◆ WHAT THIS TASK INVOLVES: Look through the data below. Pick out the lines holding the string "link".

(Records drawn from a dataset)
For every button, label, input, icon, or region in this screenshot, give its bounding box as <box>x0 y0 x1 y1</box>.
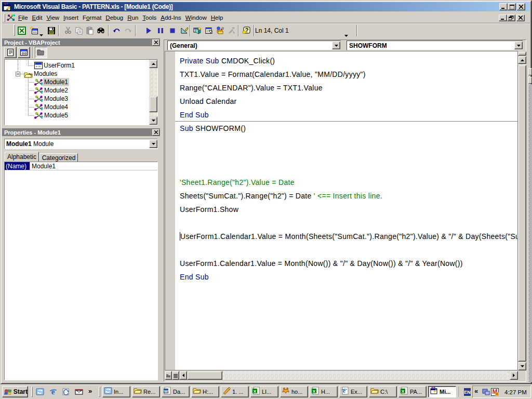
svg-text:X: X <box>313 389 316 394</box>
svg-text:W: W <box>164 389 168 394</box>
svg-text:e: e <box>51 388 55 396</box>
svg-text:X: X <box>402 389 405 394</box>
svg-text:X: X <box>254 389 257 394</box>
svg-text:e: e <box>343 387 346 394</box>
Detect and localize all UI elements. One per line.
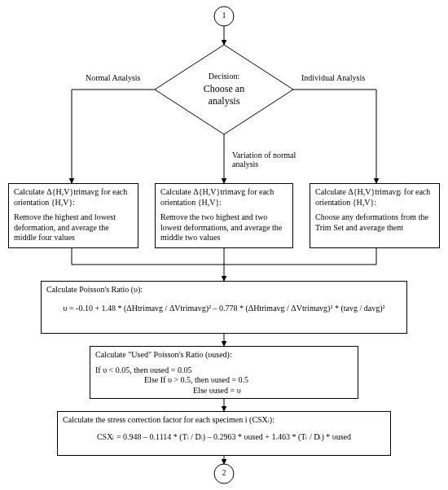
box-variation-analysis: Calculate Δ{H,V}trimavg for each orienta… bbox=[155, 183, 293, 248]
box-variation-l2: Remove the two highest and two lowest de… bbox=[160, 212, 288, 243]
box-used-poisson: Calculate "Used" Poisson's Ratio (υused)… bbox=[90, 346, 358, 399]
box-csx: Calculate the stress correction factor f… bbox=[57, 411, 391, 456]
connector-top-label: 1 bbox=[219, 11, 229, 20]
branch-left-label: Normal Analysis bbox=[86, 73, 141, 82]
box-poisson-title: Calculate Poisson's Ratio (υ): bbox=[46, 285, 402, 295]
box-individual-analysis: Calculate Δ{H,V}trimavgᵢ for each orient… bbox=[310, 183, 440, 248]
decision-title: Decision: bbox=[187, 72, 261, 81]
connector-bottom-label: 2 bbox=[219, 468, 229, 477]
box-normal-l1: Calculate Δ{H,V}trimavg for each orienta… bbox=[14, 187, 133, 208]
box-normal-l2: Remove the highest and lowest deformatio… bbox=[14, 212, 133, 243]
box-variation-l1: Calculate Δ{H,V}trimavg for each orienta… bbox=[160, 187, 288, 208]
box-normal-analysis: Calculate Δ{H,V}trimavg for each orienta… bbox=[8, 183, 138, 248]
decision-line1: Choose an bbox=[183, 83, 265, 95]
box-individual-l1: Calculate Δ{H,V}trimavgᵢ for each orient… bbox=[315, 187, 434, 208]
box-used-title: Calculate "Used" Poisson's Ratio (υused)… bbox=[95, 350, 353, 361]
decision-line2: analysis bbox=[183, 95, 265, 107]
box-used-l1: If υ < 0.05, then υused = 0.05 bbox=[95, 365, 353, 376]
box-poisson-formula: υ = -0.10 + 1.48 * (ΔHtrimavg / ΔVtrimav… bbox=[46, 304, 402, 314]
box-used-l3: Else υused = υ bbox=[95, 386, 353, 396]
branch-mid-label: Variation of normal analysis bbox=[232, 151, 297, 168]
box-poisson: Calculate Poisson's Ratio (υ): υ = -0.10… bbox=[41, 281, 407, 334]
box-individual-l2: Choose any deformations from the Trim Se… bbox=[315, 212, 434, 233]
box-used-l2: Else If υ > 0.5, then υused = 0.5 bbox=[95, 375, 353, 386]
branch-right-label: Individual Analysis bbox=[301, 73, 365, 82]
box-csx-title: Calculate the stress correction factor f… bbox=[63, 415, 385, 426]
box-csx-formula: CSXᵢ = 0.948 – 0.1114 * (Tᵢ / Dᵢ) – 0.29… bbox=[63, 432, 385, 443]
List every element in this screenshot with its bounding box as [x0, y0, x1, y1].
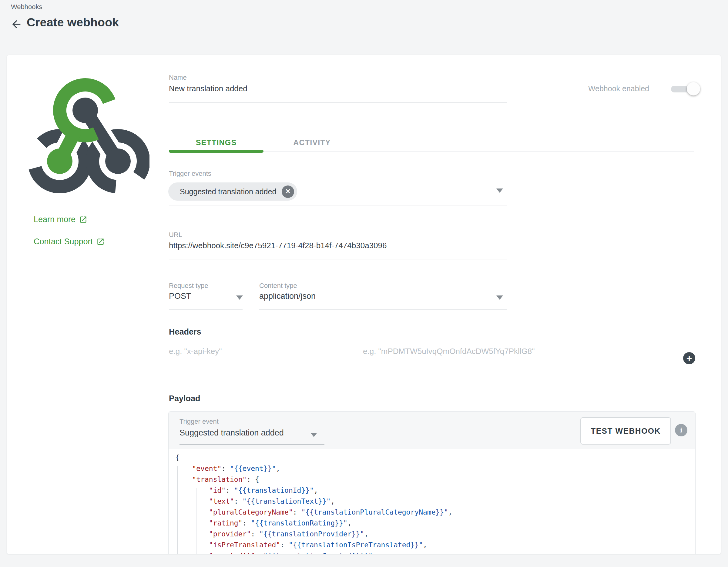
external-link-icon: [79, 216, 87, 224]
request-type-caret-icon[interactable]: [236, 295, 243, 300]
header-key-underline: [169, 367, 349, 367]
active-tab-indicator: [169, 150, 263, 153]
content-type-label: Content type: [259, 282, 297, 290]
name-input[interactable]: [169, 84, 502, 93]
webhook-enabled-label: Webhook enabled: [588, 84, 649, 93]
external-link-icon: [96, 238, 105, 246]
trigger-event-chip[interactable]: Suggested translation added ✕: [168, 183, 297, 201]
content-type-select[interactable]: application/json: [259, 291, 316, 301]
payload-trigger-event-caret-icon[interactable]: [310, 433, 317, 437]
url-input[interactable]: [169, 241, 502, 250]
trigger-events-underline: [169, 205, 507, 206]
content-type-caret-icon[interactable]: [496, 295, 503, 300]
webhook-card: Learn more Contact Support Name Webhook …: [7, 55, 721, 554]
url-label: URL: [169, 231, 182, 239]
trigger-events-dropdown-caret-icon[interactable]: [496, 189, 503, 193]
headers-heading: Headers: [169, 327, 201, 337]
arrow-back-icon: [10, 18, 22, 30]
learn-more-label: Learn more: [34, 215, 75, 224]
payload-box: Trigger event Suggested translation adde…: [168, 411, 696, 554]
close-icon: ✕: [285, 188, 291, 196]
indent-guide: [177, 466, 178, 554]
name-underline: [169, 102, 507, 103]
payload-code: { "event": "{{event}}", "translation": {…: [169, 449, 695, 554]
tab-divider: [263, 151, 694, 152]
page-title: Create webhook: [27, 16, 119, 29]
learn-more-link[interactable]: Learn more: [34, 215, 87, 224]
payload-heading: Payload: [169, 394, 200, 403]
trigger-events-label: Trigger events: [169, 170, 211, 178]
add-header-button[interactable]: +: [683, 352, 695, 364]
request-type-underline: [169, 309, 243, 310]
breadcrumb[interactable]: Webhooks: [11, 3, 42, 11]
info-icon: i: [680, 426, 682, 434]
payload-header: Trigger event Suggested translation adde…: [169, 411, 695, 449]
header-value-underline: [363, 367, 676, 367]
info-button[interactable]: i: [675, 424, 687, 436]
request-type-select[interactable]: POST: [169, 291, 191, 301]
payload-trigger-event-label: Trigger event: [179, 418, 219, 425]
webhook-enabled-toggle-thumb[interactable]: [687, 82, 700, 96]
request-type-label: Request type: [169, 282, 208, 290]
trigger-event-chip-label: Suggested translation added: [180, 187, 276, 196]
header-value-input[interactable]: [363, 347, 666, 356]
test-webhook-button[interactable]: TEST WEBHOOK: [580, 417, 671, 444]
indent-guide: [196, 488, 196, 554]
payload-trigger-event-select[interactable]: Suggested translation added: [179, 428, 284, 438]
tab-activity[interactable]: ACTIVITY: [263, 135, 361, 150]
webhook-logo-icon: [28, 73, 149, 194]
chip-remove-button[interactable]: ✕: [282, 186, 294, 198]
header-key-input[interactable]: [169, 347, 339, 356]
url-underline: [169, 259, 507, 260]
contact-support-link[interactable]: Contact Support: [34, 237, 105, 247]
payload-trigger-event-underline: [179, 444, 324, 445]
tab-settings[interactable]: SETTINGS: [169, 135, 263, 150]
name-label: Name: [169, 74, 187, 82]
payload-code-editor[interactable]: { "event": "{{event}}", "translation": {…: [169, 449, 695, 554]
back-button[interactable]: [9, 17, 24, 32]
content-type-underline: [259, 309, 507, 310]
contact-support-label: Contact Support: [34, 237, 93, 247]
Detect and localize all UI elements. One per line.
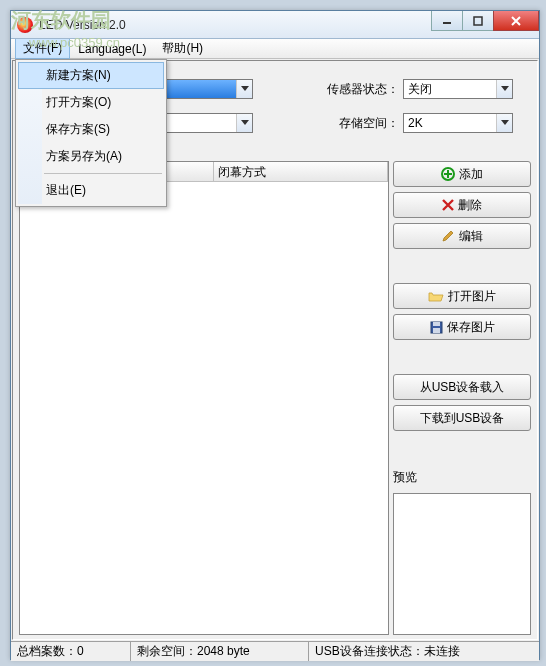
menu-file[interactable]: 文件(F) (15, 38, 70, 59)
edit-label: 编辑 (459, 228, 483, 245)
titlebar: LED Version 2.0 (11, 11, 539, 39)
menu-open-plan[interactable]: 打开方案(O) (18, 89, 164, 116)
svg-rect-0 (474, 17, 482, 25)
storage-label: 存储空间： (339, 115, 399, 132)
status-free-space: 剩余空间：2048 byte (131, 642, 309, 661)
middle-row: 序号 开幕方式 闭幕方式 添加 删除 编辑 (15, 161, 535, 637)
close-button[interactable] (493, 11, 539, 31)
maximize-button[interactable] (462, 11, 494, 31)
sensor-state-combo[interactable]: 关闭 (403, 79, 513, 99)
sidebar-panel: 添加 删除 编辑 打开图片 保存图片 (393, 161, 531, 635)
col-close-style[interactable]: 闭幕方式 (214, 162, 388, 181)
folder-open-icon (428, 290, 444, 302)
add-label: 添加 (459, 166, 483, 183)
pencil-icon (441, 229, 455, 243)
download-usb-button[interactable]: 下载到USB设备 (393, 405, 531, 431)
chevron-down-icon (236, 114, 252, 132)
slides-listview[interactable]: 序号 开幕方式 闭幕方式 (19, 161, 389, 635)
sensor-state-label: 传感器状态： (327, 81, 399, 98)
add-button[interactable]: 添加 (393, 161, 531, 187)
preview-label: 预览 (393, 469, 531, 486)
status-usb-state: USB设备连接状态：未连接 (309, 642, 539, 661)
menu-help[interactable]: 帮助(H) (154, 38, 211, 59)
menu-save-plan[interactable]: 保存方案(S) (18, 116, 164, 143)
file-dropdown: 新建方案(N) 打开方案(O) 保存方案(S) 方案另存为(A) 退出(E) (15, 59, 167, 207)
window-title: LED Version 2.0 (39, 18, 126, 32)
status-archive-count: 总档案数：0 (11, 642, 131, 661)
x-icon (442, 199, 454, 211)
download-usb-label: 下载到USB设备 (420, 410, 505, 427)
menu-separator (44, 173, 162, 174)
delete-button[interactable]: 删除 (393, 192, 531, 218)
open-image-label: 打开图片 (448, 288, 496, 305)
menu-new-plan[interactable]: 新建方案(N) (18, 62, 164, 89)
svg-rect-3 (433, 322, 440, 326)
statusbar: 总档案数：0 剩余空间：2048 byte USB设备连接状态：未连接 (11, 641, 539, 661)
edit-button[interactable]: 编辑 (393, 223, 531, 249)
save-image-label: 保存图片 (447, 319, 495, 336)
delete-label: 删除 (458, 197, 482, 214)
preview-box (393, 493, 531, 635)
app-icon (17, 17, 33, 33)
sensor-state-value: 关闭 (404, 81, 436, 98)
menu-saveas-plan[interactable]: 方案另存为(A) (18, 143, 164, 170)
menu-exit[interactable]: 退出(E) (18, 177, 164, 204)
storage-value: 2K (404, 116, 427, 130)
floppy-icon (430, 321, 443, 334)
load-usb-label: 从USB设备载入 (420, 379, 505, 396)
storage-combo[interactable]: 2K (403, 113, 513, 133)
open-image-button[interactable]: 打开图片 (393, 283, 531, 309)
menu-language[interactable]: Language(L) (70, 40, 154, 58)
chevron-down-icon (496, 80, 512, 98)
menubar: 文件(F) Language(L) 帮助(H) (11, 39, 539, 59)
save-image-button[interactable]: 保存图片 (393, 314, 531, 340)
load-usb-button[interactable]: 从USB设备载入 (393, 374, 531, 400)
window-buttons (432, 11, 539, 31)
chevron-down-icon (236, 80, 252, 98)
chevron-down-icon (496, 114, 512, 132)
plus-icon (441, 167, 455, 181)
minimize-button[interactable] (431, 11, 463, 31)
app-window: 河东软件园 www.pc0359.cn LED Version 2.0 文件(F… (10, 10, 540, 660)
svg-rect-4 (433, 328, 440, 333)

◆ EXPECTED OUTPUT:
external-link-icon: [79, 216, 87, 224]
external-link-icon: [96, 238, 105, 246]
learn-more-link[interactable]: Learn more: [34, 215, 87, 224]
contact-support-link[interactable]: Contact Support: [34, 237, 105, 247]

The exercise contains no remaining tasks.